Steele had vented just a grunt of exertion as, in the wake of his realization about the girl, he hurled himself across the counter. Knocked aside the gunnysack but was able just to make fingertip contact with the stepladder as the shot was fired. And was staring up at the face of Jane Quinn—saw the smile become surprise, then alarm, finally horror. Before the bullet drilled into her throat on an upward trajectory that carried it through her brain and out of the back of her head. So that she died instantly, as a great gush of blood flooded from her gaping mouth and another torrented from the exit wound to obscenely stain her ash-blonde tresses. And she fell heavily off the steps, to crack her bloodied head unfeelingly on the countertop before she crumpled to the floor at the feet of her grandfather.

She can’t hear,’ one of the gunmen repeated and finished.

She was deaf as a post,’ the other one paraphrased what he had started to say before the killing shot cut him short.

Son of a bitch, I didn’t …’ the killer groaned. Then gulped, whirled and raced out of the grocery, yelling: ‘Let’s get out of here!’

You bastards!’ Amos Quinn shrieked, enraged grief driving his voice to a high pitch of shrillness. ‘The lousy rotten piece wasn’t even—’

Hold it right there, mister!’ the gunman on the left snarled, and leveled his Colt in a rock steady aim at Steele as the Virginian made to slide off the countertop where he had remained in a frozen attitude since he saw the pretty young girl die.

You, too, old man!’ the other gunman still in the store warned; and this halted Quinn’s move to reach across the counter in the general direction of where he knew the Colt Hartford was leaning.

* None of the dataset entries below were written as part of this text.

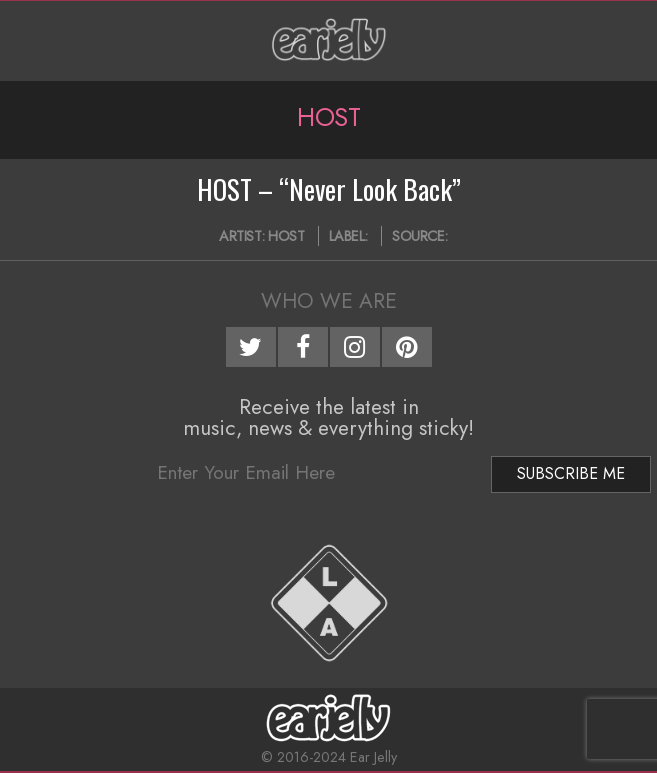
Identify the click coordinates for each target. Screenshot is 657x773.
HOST (286, 236)
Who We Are (329, 301)
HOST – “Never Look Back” (329, 189)
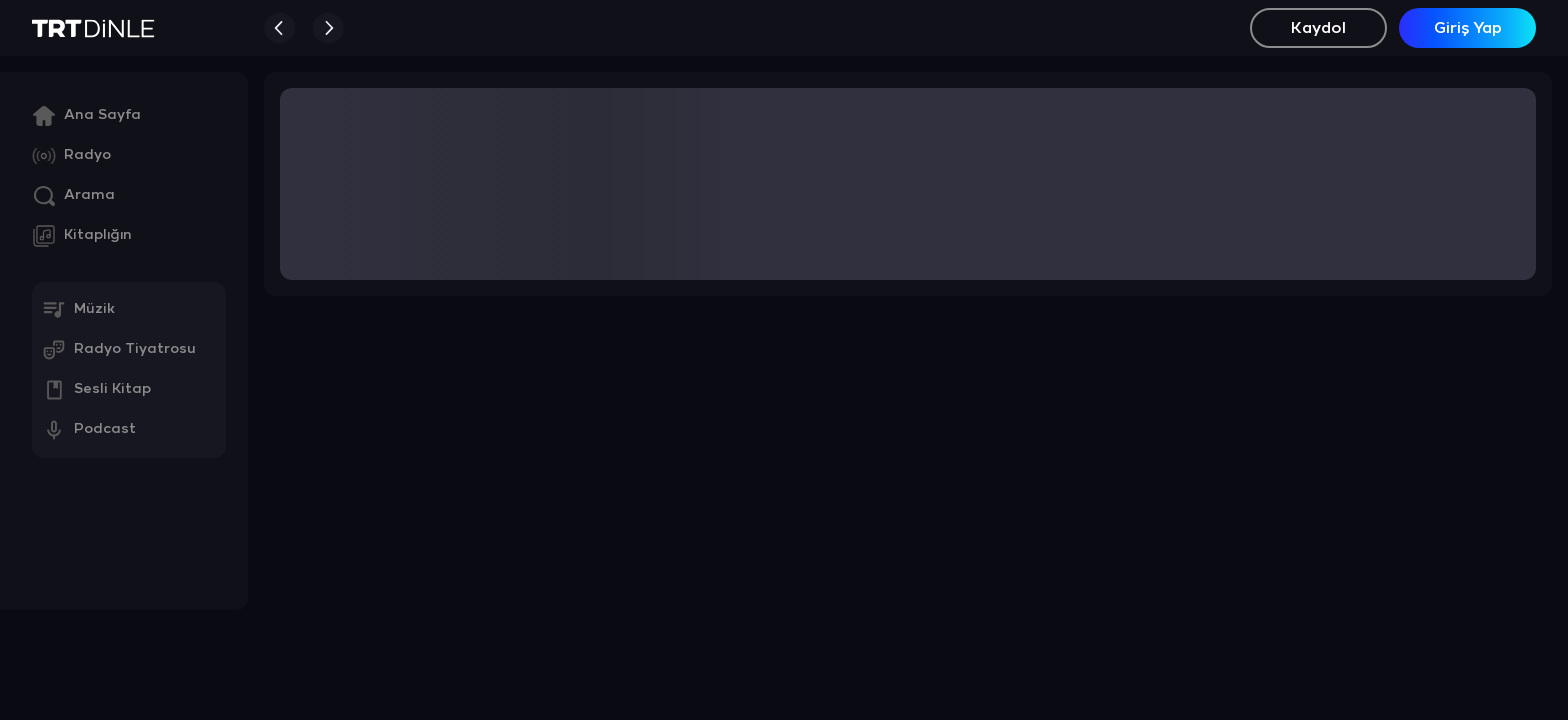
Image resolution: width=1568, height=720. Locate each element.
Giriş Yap (1468, 28)
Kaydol (1318, 28)
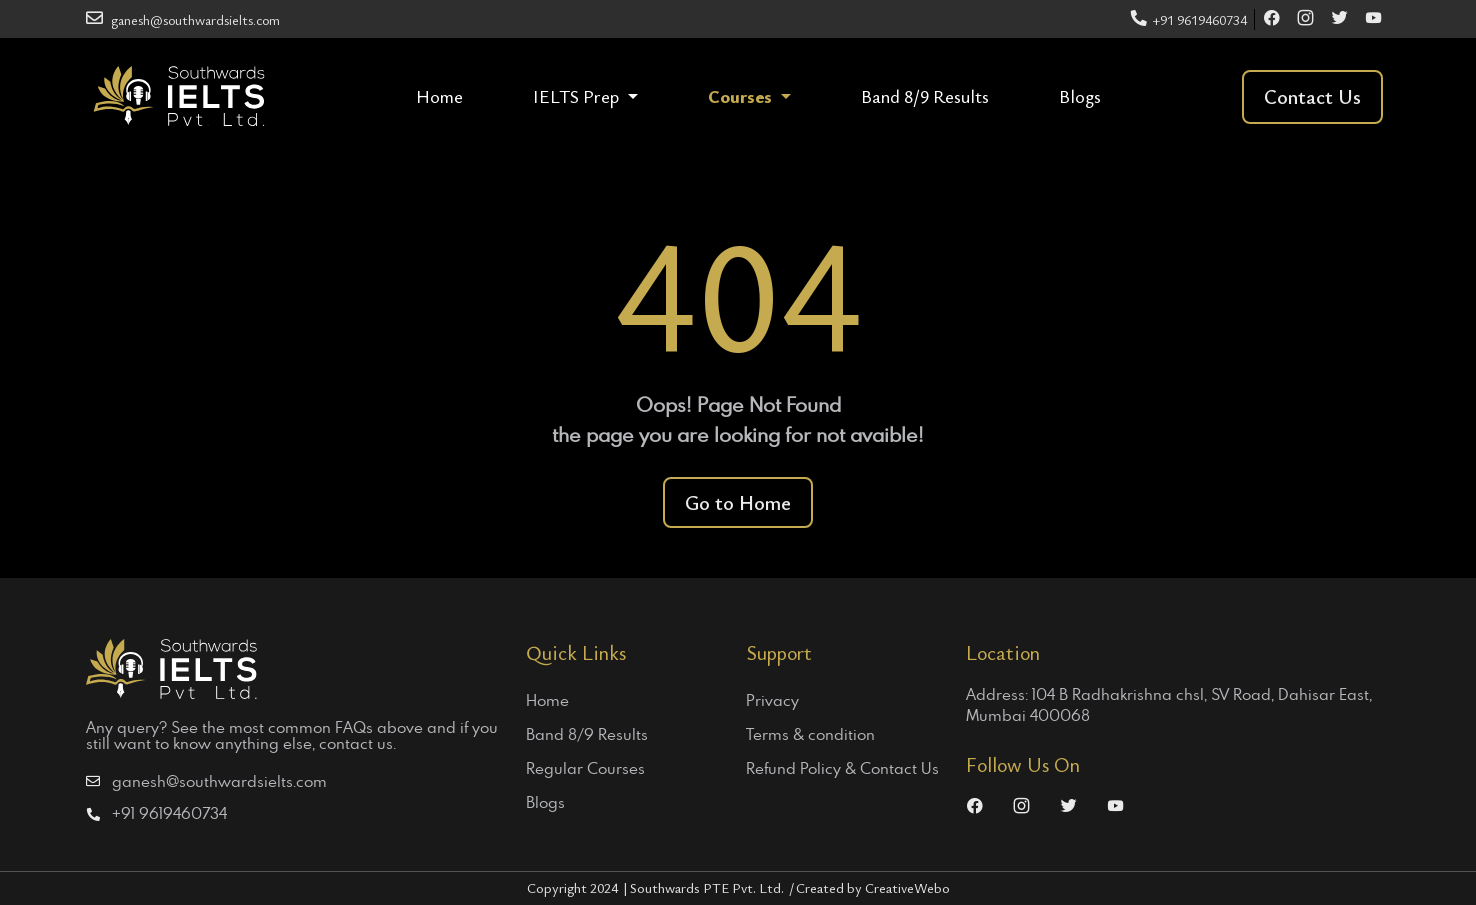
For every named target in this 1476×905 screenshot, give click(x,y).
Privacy (772, 700)
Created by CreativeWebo (873, 887)
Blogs (1080, 96)
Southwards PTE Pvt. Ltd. (713, 887)
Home (439, 96)
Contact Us (1312, 96)
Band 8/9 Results (925, 96)
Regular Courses (585, 768)
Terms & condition (810, 734)
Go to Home (738, 502)
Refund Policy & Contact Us (842, 768)
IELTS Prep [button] (578, 96)
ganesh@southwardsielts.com (183, 19)
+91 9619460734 (1188, 19)
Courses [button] (742, 96)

Ready, you guys!’ the killer yelled, and both Steele and Quinn glanced out through the open doorway to where the man was astride his horse, and was leaning down to aim his revolver into the store.

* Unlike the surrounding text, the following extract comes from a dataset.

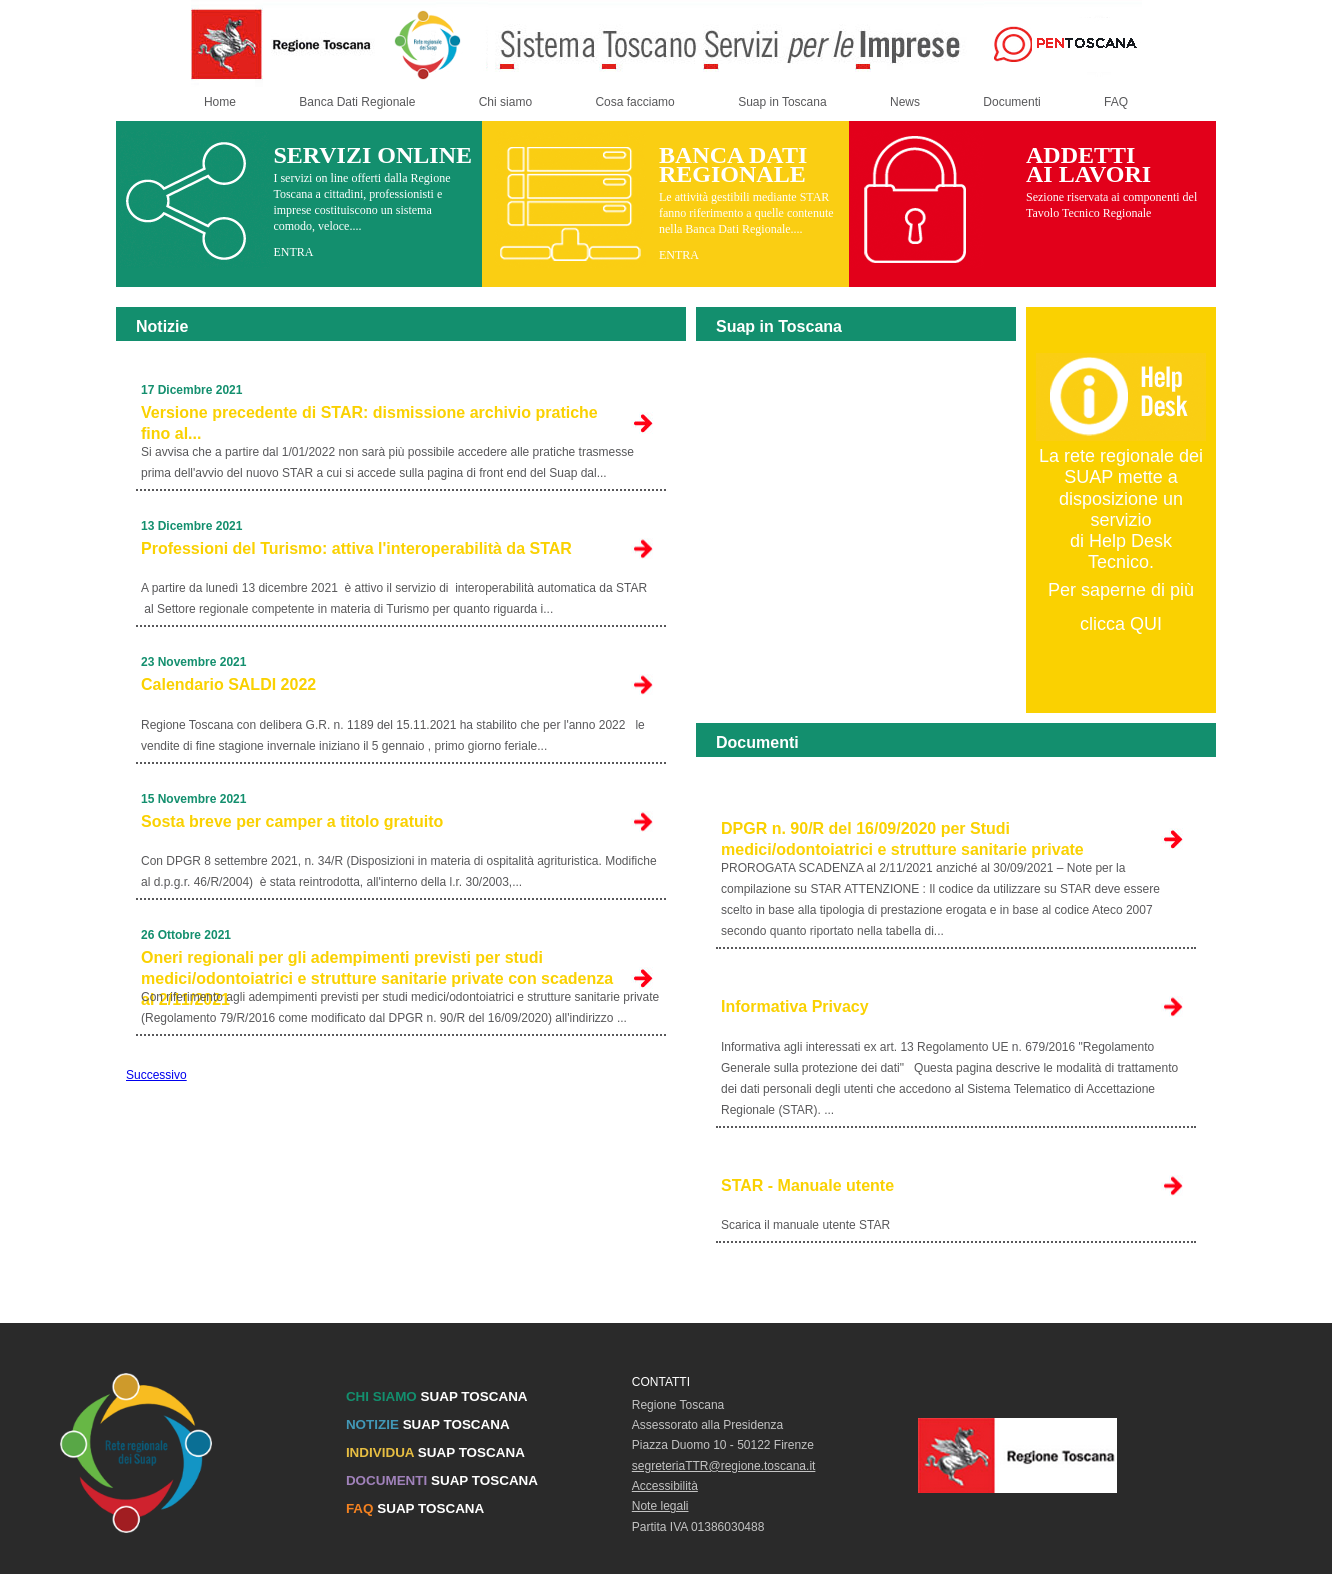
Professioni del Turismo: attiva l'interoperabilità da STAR (356, 548)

Then the two men gripping unfired Colts backed out of the grocery. And the killer continued to keep his revolver pointed through the doorway as his partners swung up astride their saddles.

Soon as they ride, duck out of sight,’ Steele rasped at Quinn.

Old don’t mean helpless!’ the gaunt—and now wan-faced owner of the grocery countered. ‘And she was my flesh and blood.’

There had been a furor of shouting out on the street in the wake of the single gunshot. Which had been curtailed as the killer ran from the store. But now it restarted, more raucous than before, to counterpoint the thud of hooves as the three horses were galloped away from the hitching rail at the front of Amos Quinn’s Grocery and Notions Store. Two all-black animals and one—that ridden by the girl’s killer—black with a perfectly circular patch of stark white on each rump. Clearly seen through the swirling dust by both the grocery owner as he sought to snatch up the Colt Hartford and the Virginian who got his gloved hands on the rifle first.

I said—’ the dungaree clad, moist-eyed, trembling old-timer started as he unfolded from reaching across the countertop.

And I reckon,’ the impassive-faced Steele cut in as he straightened up and began to turn away from the counter, ‘that you’re used to having what you say fall on deaf ears.’